やめるときも、すこやかなるときも


今回の読書は、窪美澄さんの『やめるときも、すこやかなるときも』です。


家具職人の壱晴と、パンフレット制作会社で働く桜子…

ふたりの視点から描かれる、静かで深く、そして繊細な純愛小説です。


壱晴は、過去の喪失体験により、毎年12月になると声が出なくなる「記念日反応」という症状を抱えて生きてきました。桜子もまた、家庭の事情から恋愛に距離を置き、自分自身をどこか抑えて過ごしてきた女性です。そんなふたりが偶然出会い、それぞれの過去と向き合いながら、少しずつ心を通わせていきます。

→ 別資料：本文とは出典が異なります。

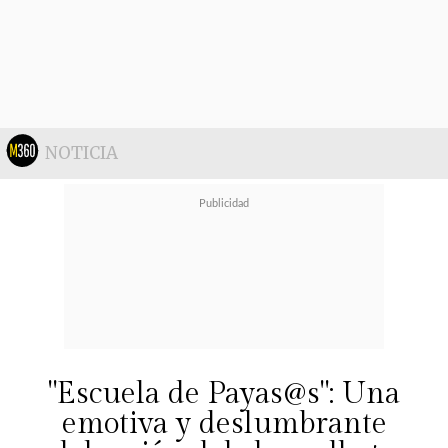
NOTICIA
"Escuela de Payas@s": Una
emotiva y deslumbrante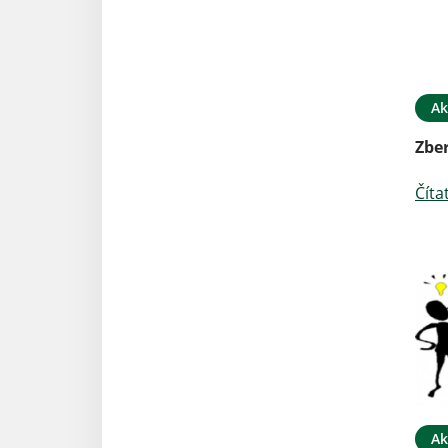
Ak
Zbe
Číta
Ak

物語の終盤、壱晴の師匠である哲先生の言葉が、深く心に残りました。

亡くなる直前、壱晴に向けて告げられる「桜子さんから離れるな。工房に戻れ、壱晴」「作れよ」という言葉。

そこには、職人として一歩踏み出すこと、そして愛する人への迷いなき想いを込めるように椅子を作ることを伝える、師匠の深い愛情を感じました。

まさに壱晴が職人としての覚悟と、桜子への想いをひとつにした瞬間でした。


この作品のタイトルである「やめるときも、すこやかなるときも」は、結婚式の誓いの言葉から取られています。しかし、ここで描かれるのは理想よりも現実。


誰もが完璧ではないからこそ、葛藤しながら、支え合いながら生きていく。素の自分をさらけ出すことに不安を覚えつつも、それでも歩み寄ろうとするふたりの姿に、胸がぎゅっとなりました。


この本に出会い、前回読んだ作品同様、またひとつ家族という存在に想いを馳せることになりました。


不完全だからこそ愛おしい…そんな感覚を、丁寧に届けてくれる一冊です。